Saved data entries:
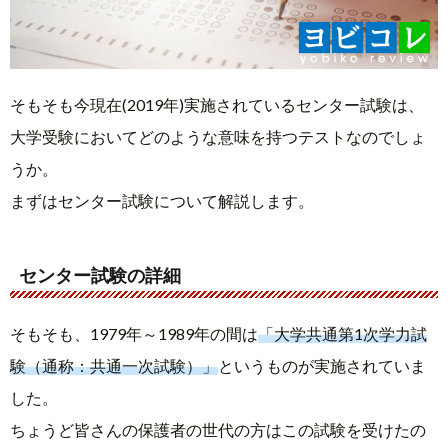
そもそも今現在(2019年)実施されているセンター試験は、
大学受験においてどのような意味を持つテストなのでしょ
うか。
まずはセンター試験について解説します。
センター試験の詳細
そもそも、1979年～1989年の間は
「大学共通第1次学力試
験（通称：共通一次試験）」
というものが実施されていま
した。
ちょうど皆さんの保護者の世代の方はこの試験を受けたの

WHAT YOU WILL DO:
Give the records a second time exactly, keeping the images out.

ANSWER TO THE EXERCISE:
そもそも今現在(2019年)実施されているセンター試験は、
大学受験においてどのような意味を持つテストなのでしょ
うか。
まずはセンター試験について解説します。
センター試験の詳細
そもそも、1979年～1989年の間は
「大学共通第1次学力試
験（通称：共通一次試験）」
というものが実施されていま
した。
ちょうど皆さんの保護者の世代の方はこの試験を受けたの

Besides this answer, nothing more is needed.